Vor 12 Jahren lebte ich in Berlin und da gab es einen schwerwiegenden Verstoß eines "Schornsteinfegers".
In einer Wohnung hatten sich dort "Assis" eingemietet, die ihre Gasrechnung nicht bezahlten, woraufhin der Gaslieferant seine Lieferungen einstellte.

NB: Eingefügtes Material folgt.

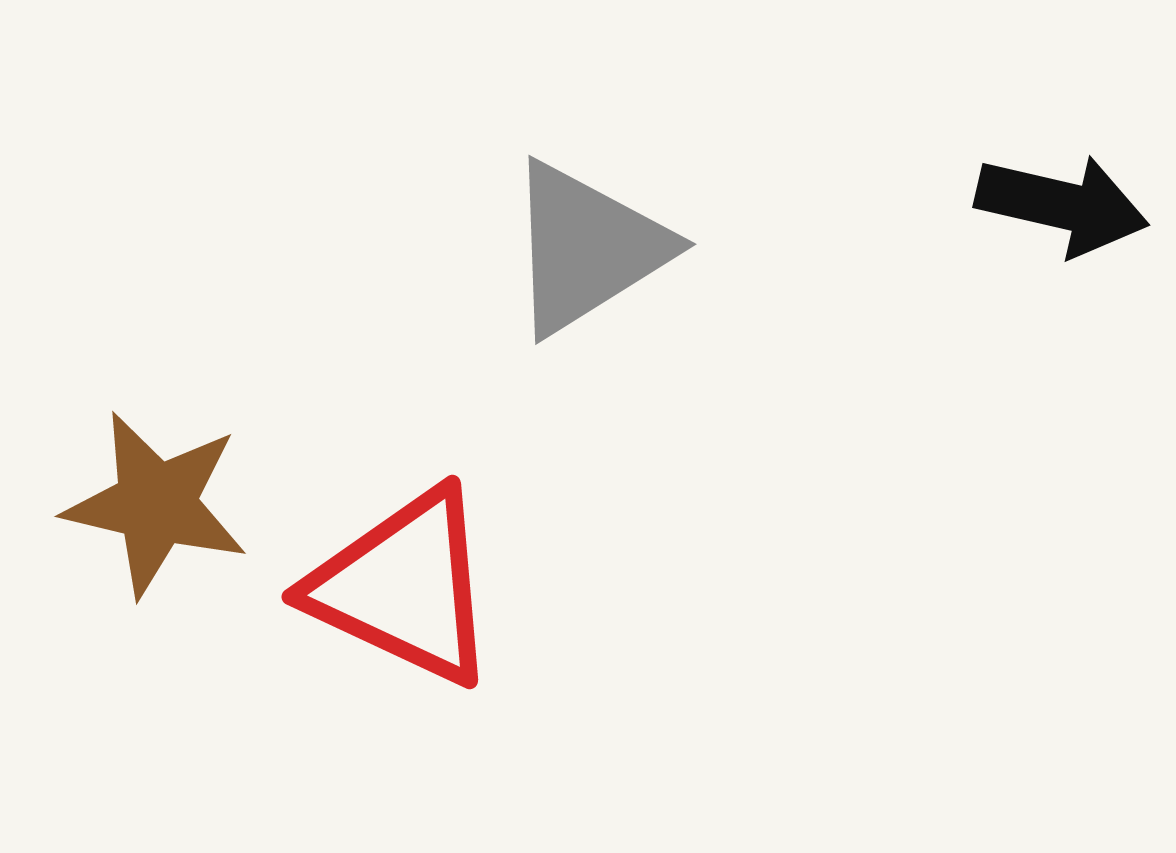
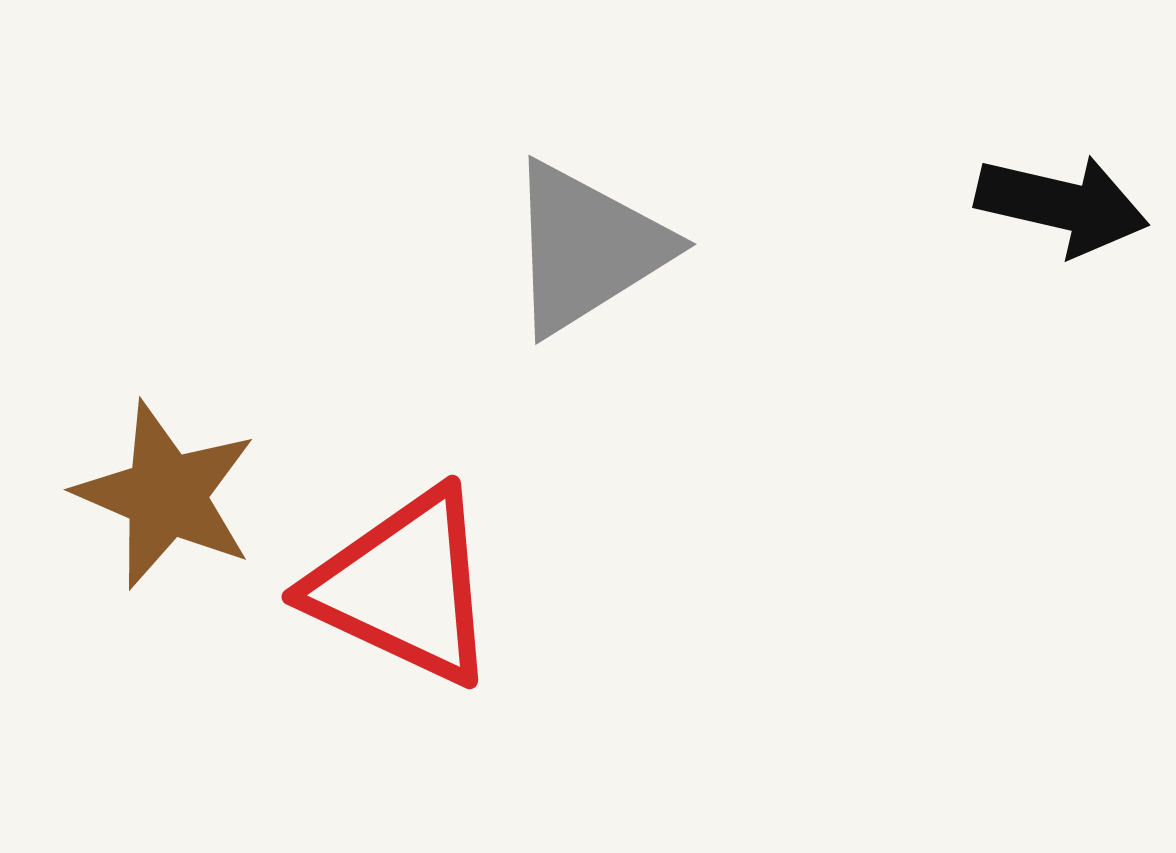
brown star: moved 10 px right, 9 px up; rotated 10 degrees clockwise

Die Gastherme, zur Beheizung der Wohnung und des Warmwassers, befand sich in der Küche, die dann nicht mehr funktionierte.
Im Winter haben diese "Assis" dann das Abgasrohr der Therme geöffnet und mit Hilfe einen Besenstiels zusammengeknülltes Zeitungspapier in das Abgasrohr geschoben, damit die kalte Luft über den Schornstein nicht in die Wohung gelangen konnte.

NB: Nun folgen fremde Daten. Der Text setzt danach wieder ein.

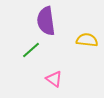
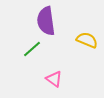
yellow semicircle: rotated 15 degrees clockwise
green line: moved 1 px right, 1 px up
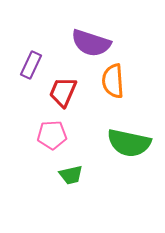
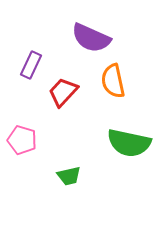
purple semicircle: moved 5 px up; rotated 6 degrees clockwise
orange semicircle: rotated 8 degrees counterclockwise
red trapezoid: rotated 20 degrees clockwise
pink pentagon: moved 30 px left, 5 px down; rotated 20 degrees clockwise
green trapezoid: moved 2 px left, 1 px down
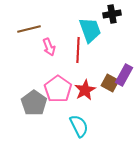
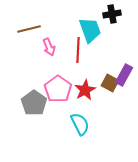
cyan semicircle: moved 1 px right, 2 px up
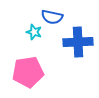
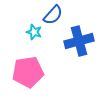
blue semicircle: moved 1 px right, 2 px up; rotated 60 degrees counterclockwise
blue cross: moved 1 px right, 1 px up; rotated 12 degrees counterclockwise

Irgendwann haben die auch ihre Miete nicht bezahlt und der Vermieter hat sie zwangsräumen lassen.
Anschließend zog eine 6-köpfige Familie (2 Eltern mit 4 Kindern) in diese Wohnung. Vorher beauftragte der Vermieter einen Schonrsteinfeger, der eine Abgasuntersuchung durchführen sollte (denn da floß das Gas wieder).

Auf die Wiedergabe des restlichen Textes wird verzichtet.